Bulgaria has set helping the Western Balkan countries get closer to membership in the European Union as its priority during its upcoming presidency of the bloc, while it simultaneously attempts to position itself closer to the core of the union. Specifically, the country’s top politicians plan to indirectly lobby to enter the eurozone’s waiting room, the European Exchange Rate Mechanism (ERM2), and to join the Schengen area.
Bulgaria has set four priorities during its presidency that starts on January 1, 2018: young people, the Western Balkan countries’ EU perspective, security and stability in a united Europe and the digital economy. These priorities have been coordinated with EU’s current chair, Estonia, and with Austria, which will take over in the second half of 2018.
Although these priorities were not drawn up by Bulgaria and the country will only be able to perform activities agreed with the other EU member states, local analysts believe that politicians in Sofia will try to benefit from any positive outcome during the country’s presidency.
“As we are part of a bigger team, our steps towards the Western Balkans could lead to results that our country can use to demonstrate leadership qualities and prestige,” Petar Cholakov, chief assistant at the Social Control, Deviation and Conflicts department at the Sofia-based Institute for the Study of Societies and Knowledge, told bne IntelliNews.
The Western Balkans seem to be the top priority for Bulgaria, as the country has stated that it will try to help all six countries to speed up the accession process via more funding for infrastructure, energy and other projects.
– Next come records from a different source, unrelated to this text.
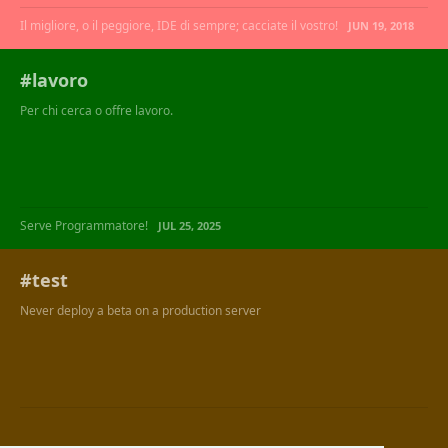
Il migliore, o il peggiore, IDE di sempre; cacciate il vostro!
JUN 19, 2018
#lavoro
Per chi cerca o offre lavoro.
Serve Programmatore!
JUL 25, 2025
#test
Never deploy a beta on a production server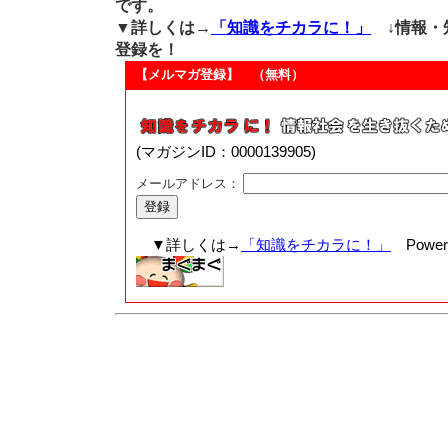
です。
▼詳しくは→
「知識をチカラに！」
↓情報・
登録を！
【メルマガ登録】 （無料）
(マガジンID：0000139905)
メールアドレス：
▼詳しくは→
「知識をチカラに！」
Powere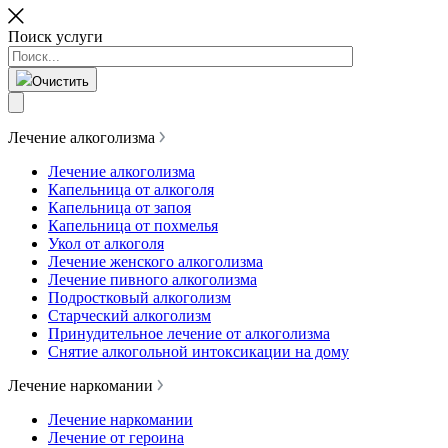
Поиск услуги
Очистить
Лечение алкоголизма
Лечение алкоголизма
Капельница от алкоголя
Капельница от запоя
Капельница от похмелья
Укол от алкоголя
Лечение женского алкоголизма
Лечение пивного алкоголизма
Подростковый алкоголизм
Старческий алкоголизм
Принудительное лечение от алкоголизма
Снятие алкогольной интоксикации на дому
Лечение наркомании
Лечение наркомании
Лечение от героина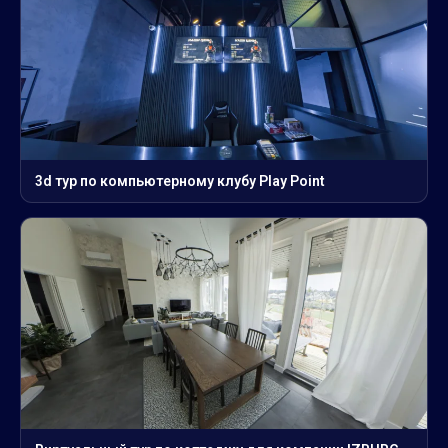
3d тур по компьютерному клубу Play Point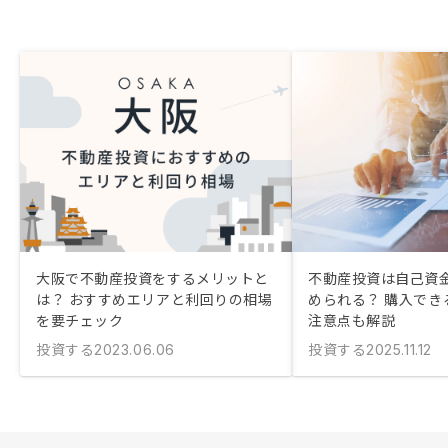
大阪で不動産投資をするメリットと
不動産投資は自己資金
は？ おすすめエリアと利回りの相場
められる？ 購入でき
を要チェック
注意点も解説
投資する
投資する
2023.06.06
2025.11.12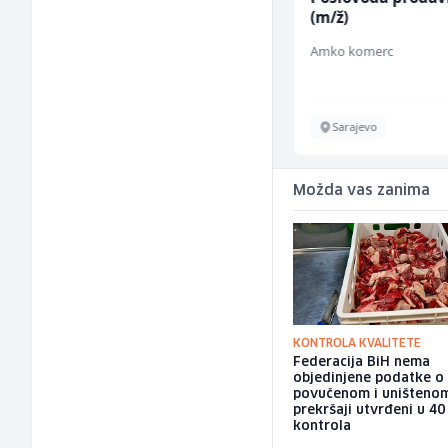
(m/w)
(m/ž)
Servicepoint
Amko komerc
Sarajevo
Sarajevo
Možda vas zanima
KONTROLA KVALITETE
Federacija BiH nema
objedinjene podatke o
povučenom i uništeno
prekršaji utvrđeni u 40
kontrola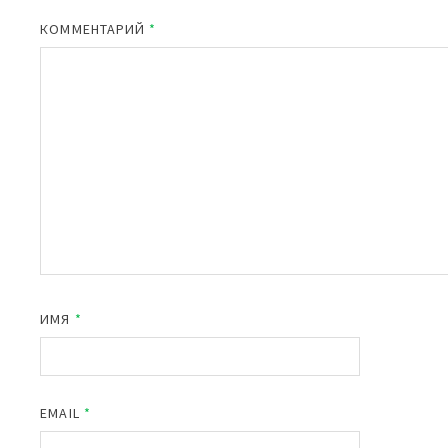
КОММЕНТАРИЙ
*
ИМЯ
*
EMAIL
*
Bringing countries from the region into the EU will mean Bulgaria, which was one of the later entrants from the former Eastern bloc having joined in 2007, is no longer a peripheral country on the EU’s southeast frontier. In addition, if and when the Western Balkans join — which is still a far off prospect for most of the region — Bulgaria as one of the existing members that pushed for their accession will gain new allies within the enlarged union.
Still, the impetus isn’t only coming from Sofia. After being off the agenda while Brussels dealt with the migrant crisis and other pressing issues, enlargement has once again become a priority for the EU in general as politicians see the bloc will only benefit from political stability in the Balkans.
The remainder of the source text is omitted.